Currently, the only reasonable value proposition in the EV segment can be found at the top of the price spectrum, which is no doubt where electric car development would be focused for the next several years if it wasn't for government meddling. Without any rebates, the $92,000 Tesla Model S Signature might sound expensive, but if its 265-mile EPA range suits your lifestyle, it's a credible alternative -- in terms of performance, luxury, size, and styling -- to the $95,000 Mercedes-Benz CLS 63 AMG or BMW M6 Gran Coupe.
With so much money for EV subsidies coming from middle-class taxpayers, automakers find themselves obliged to attempt -- albeit in vain -- to create an everyman EV. It would be terrible optics for governments to subsidize electric cars if the only EVs on the market were high-end luxury cars like the Model S, even though such cars are the only EVs that make sense today.
While former GM executive Bob Lutz recently admitted it would have made more sense to build an electric Escalade than to make the Volt, the current GM leadership appears to be staying the course."

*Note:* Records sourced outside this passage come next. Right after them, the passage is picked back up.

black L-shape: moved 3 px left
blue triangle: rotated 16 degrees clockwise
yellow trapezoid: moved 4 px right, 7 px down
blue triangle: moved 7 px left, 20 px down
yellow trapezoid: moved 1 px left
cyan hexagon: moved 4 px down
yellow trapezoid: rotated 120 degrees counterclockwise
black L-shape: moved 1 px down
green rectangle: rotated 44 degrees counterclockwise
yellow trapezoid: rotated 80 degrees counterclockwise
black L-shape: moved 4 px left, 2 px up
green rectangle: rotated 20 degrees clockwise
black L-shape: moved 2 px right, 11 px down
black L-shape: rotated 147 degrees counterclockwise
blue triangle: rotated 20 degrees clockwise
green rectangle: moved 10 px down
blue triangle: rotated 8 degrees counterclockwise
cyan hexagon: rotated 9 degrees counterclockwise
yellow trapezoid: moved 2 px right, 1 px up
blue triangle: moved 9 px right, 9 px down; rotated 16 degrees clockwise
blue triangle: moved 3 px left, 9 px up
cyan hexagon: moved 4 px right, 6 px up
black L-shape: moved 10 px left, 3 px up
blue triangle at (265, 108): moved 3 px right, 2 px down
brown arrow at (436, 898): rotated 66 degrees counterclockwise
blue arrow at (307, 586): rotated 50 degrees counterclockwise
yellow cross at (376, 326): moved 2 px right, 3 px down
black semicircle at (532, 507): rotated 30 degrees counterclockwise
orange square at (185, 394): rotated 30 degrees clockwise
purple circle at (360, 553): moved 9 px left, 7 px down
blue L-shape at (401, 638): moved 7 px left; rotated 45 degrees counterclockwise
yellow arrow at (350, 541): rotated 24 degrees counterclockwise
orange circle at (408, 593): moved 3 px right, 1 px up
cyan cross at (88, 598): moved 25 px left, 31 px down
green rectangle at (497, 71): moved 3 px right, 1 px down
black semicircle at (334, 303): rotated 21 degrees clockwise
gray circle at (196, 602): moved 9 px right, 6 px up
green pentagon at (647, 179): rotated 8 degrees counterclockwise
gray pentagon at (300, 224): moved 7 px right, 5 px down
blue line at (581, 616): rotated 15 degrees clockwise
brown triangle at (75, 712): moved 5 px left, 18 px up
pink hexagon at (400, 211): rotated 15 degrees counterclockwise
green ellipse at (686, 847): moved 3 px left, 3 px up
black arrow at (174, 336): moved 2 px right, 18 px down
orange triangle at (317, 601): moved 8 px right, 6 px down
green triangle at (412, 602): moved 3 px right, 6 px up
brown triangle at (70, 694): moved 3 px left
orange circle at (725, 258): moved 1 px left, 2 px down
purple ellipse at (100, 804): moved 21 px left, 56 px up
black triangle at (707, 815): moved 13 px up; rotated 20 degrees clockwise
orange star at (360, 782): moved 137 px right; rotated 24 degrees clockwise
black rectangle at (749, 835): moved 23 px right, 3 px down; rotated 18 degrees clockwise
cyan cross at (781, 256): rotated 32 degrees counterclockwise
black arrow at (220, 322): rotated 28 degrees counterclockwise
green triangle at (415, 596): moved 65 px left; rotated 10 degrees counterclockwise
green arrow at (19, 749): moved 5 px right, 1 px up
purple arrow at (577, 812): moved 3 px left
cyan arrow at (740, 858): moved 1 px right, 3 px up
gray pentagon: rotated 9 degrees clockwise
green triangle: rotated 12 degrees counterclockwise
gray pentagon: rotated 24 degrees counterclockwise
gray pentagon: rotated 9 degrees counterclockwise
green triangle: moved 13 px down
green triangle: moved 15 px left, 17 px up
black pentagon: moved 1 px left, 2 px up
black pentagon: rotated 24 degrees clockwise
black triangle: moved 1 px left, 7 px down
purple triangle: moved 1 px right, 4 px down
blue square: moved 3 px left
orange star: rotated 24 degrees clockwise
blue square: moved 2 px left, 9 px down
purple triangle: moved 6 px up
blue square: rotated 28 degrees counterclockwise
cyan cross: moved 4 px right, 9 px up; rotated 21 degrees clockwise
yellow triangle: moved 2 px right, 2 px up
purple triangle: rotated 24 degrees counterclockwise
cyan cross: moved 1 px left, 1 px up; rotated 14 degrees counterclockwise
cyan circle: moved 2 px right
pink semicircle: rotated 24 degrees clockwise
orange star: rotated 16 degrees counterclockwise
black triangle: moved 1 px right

(Excerpt) Read more at leftlanenews.com ...
I disagree. Electric helps keep the population in the cities, because of their limited ability to travel.
Taking credit doesn’t really have much to do with it.
Jonty30: “Electric helps keep the population in the cities, because of their limited ability to travel.”
I never thought of that angle, but it would seem to fit Agenda 21. The environazis want to save the environment by forcing people to move back to high density urban areas. I think they have this vision of towering cities surrounded by unspoiled and uninhabited wilderness. Electric vehicles would certainly help make that happen. High energy prices, especially gasoline, help, too. They wouldn’t stop long distance travel and rural living, but they make it unaffordable for more citizens.
All they need to do is legislate that it is mandatory to own an electric car, then create a monetary penalty for not owning one and call it a tax.
Based on the Obamacare ruling, government could penalize virtually any activity (or non activity) by taxing it. The sky is the limit. You mention one possibility, getting fined... (er, can’t call it that!) ...taxed if you don’t purchase an electric vehicle. There are likely many more.
“The question, then, is why are so many companies — especially GM — scrambling to release these grossly overpriced plug-in electric compact cars?”
It’s one thing to give the people what they want but it’s quite another to at least make them think they should want it.
In order to destroy US employment and foster even more dependence on the gov’t, while simultaneously removing the ability to freely travel (IOW, having to rely on “public transportation”, which is analogous to the “public housing” of “the Great Society”), electric cars make perfect sense.
Until there’s ambient temperature superconductors to reconstruct the distribution grid, electric cars are merely a tax on everyone.
Missing completely from this discussion is the fact that current government regulations REQUIRE corporate AVERAGE fuel economy to be 55 mpg in 2025. There is currently not a single non-electric vehicle sold in the US that meets this REQUIREMENT. The auto companies already have 2021 vehicles on the drawing boards. This means that they have four years to design vehicles that are impossible to build today. How would you build 15 million 55 mpg automobiles, and no others?